The initiative to build the Goetheanum, taken by friends of anthroposophy, could only be brought to realisation by letting the design, down to the smallest detail, arise from the same living spirit that is the source spring of anthroposophy itself. I have sometimes used the metaphor of a nut in its shell. The shell certainly cannot be called a symbol of the nut. It has however been formed out of the same laws and principles as the nut. In the same way the building can only be a shell the form and images of which reveal in art the spirit that lives in the word when anthroposophy uses the language of ideas. Every style in art has in fact been born out of a spirit that also came to expression in the ideas of a philosophy.

The style of architecture that developed for the Goetheanum arose entirely in the sphere of art; symmetry, repetition and so on had to give way to living organic form principles. The auditorium for instance had seven columns on either side. Only corresponding columns on the left and the right had matching capitals. Apart from that, every succeeding capital was an evolution in metamorphosis from the preceding one. The whole had arisen out of artistic feeling; the element of thought had not come into it. It simply had not been possible to repeat the same design for different places; every form was individually created in its particular place, just as the smallest part of an organism has its own individual and necessary form for its own particular place.

The mystical significance that has been attached to the fact that there are seven columns does not exist. The number of columns is entirely the result of artistic feeling. As the form of one capital developed out of another, artistic feeling had taken us to a point with the seventh column where we could go no further without returning to the motif of the first column.

I think we are not deceiving ourselves if we say that not everyone looked at the building with prejudiced eyes. There have been many people over the years who were prepared to look with open and unbiased eyes, aesthetically, at something that had arisen from open and unbiased feeling.

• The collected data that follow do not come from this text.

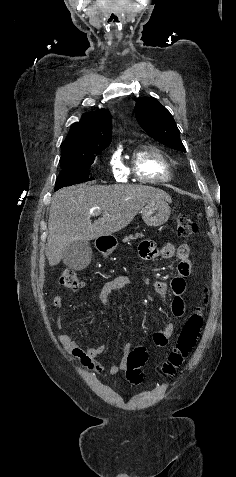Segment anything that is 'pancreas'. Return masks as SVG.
Segmentation results:
<instances>
[{
    "label": "pancreas",
    "mask_w": 236,
    "mask_h": 477,
    "mask_svg": "<svg viewBox=\"0 0 236 477\" xmlns=\"http://www.w3.org/2000/svg\"><path fill=\"white\" fill-rule=\"evenodd\" d=\"M140 236H142V235H140V234H136L135 236L129 235L128 237H125L124 241L133 240V239H136V238H138V237H140Z\"/></svg>",
    "instance_id": "pancreas-1"
}]
</instances>
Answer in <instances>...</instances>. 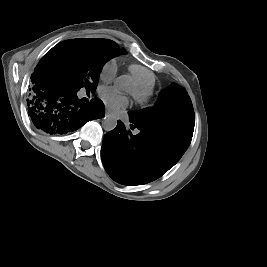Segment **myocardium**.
Returning <instances> with one entry per match:
<instances>
[{"label": "myocardium", "instance_id": "obj_1", "mask_svg": "<svg viewBox=\"0 0 267 267\" xmlns=\"http://www.w3.org/2000/svg\"><path fill=\"white\" fill-rule=\"evenodd\" d=\"M135 94H136V96H137L138 98L142 99V98H144V96L146 95V92H145L144 90H142V89L137 88V89L135 90Z\"/></svg>", "mask_w": 267, "mask_h": 267}]
</instances>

Goethe spoke out of his own feeling for art when he said that when nature begins to reveal her open secret, those to whom it is revealed feel an irresistible longing for her most worthy exponent, which is art. He also said that beauty manifested the hidden laws of nature, laws that would have remained hidden for ever if beauty did not exist.1J. W. Goethe, Sprüche in Prosa. The notion has come up in our modern age that true knowledge of the things of nature can only be presented by developing theories as to the laws of nature. But what if nature were creating those things out of an artistic impulse? This would mean that anyone caught up in the prejudice that nature can only be presented in terms of rational thought would be unable to grasp the whole of it. And that is indeed the case. Having penetrated the secrets of nature in our ideas in a way that is truly alive, we find that something remains that cannot be reached by means of thought; it can only be reached if we change from the thoughtful to the artistic approach in heart and mind. That was how Goethe felt when he wrote the lines referred to above. The Goetheanum was created out of that kind of feeling.

Anyone who considers anthroposophists to be a sect will find it easy to see the symbolism of sectarian ideas in the architectural design of the Goetheanum. But anthroposophy is anything but sectarian. It seeks to be wholly and completely human in all it does, without prejudice.

The inside of the small cupola was painted not by starting from figurative ideas and applying colour; instead, colour was first experienced and the figurative aspect developed out of this. If we give ourselves up to colour, the creative powers of the soul are enhanced until the forms and figures are actually demanded by the colours themselves. As you paint you come to feel – in the moments of creative work – as if nothing else existed in the world but living, weaving colours, colours that are creative in themselves and beget realities of being.

Man in his inner being does not belong to the earth;
he is of another world and therefore needs forms that
belong to him in his character as a native of that world.

—Rudolf Steiner, The Arts and Their Mission, p. 21, from a lecture given in Oslo in 1923.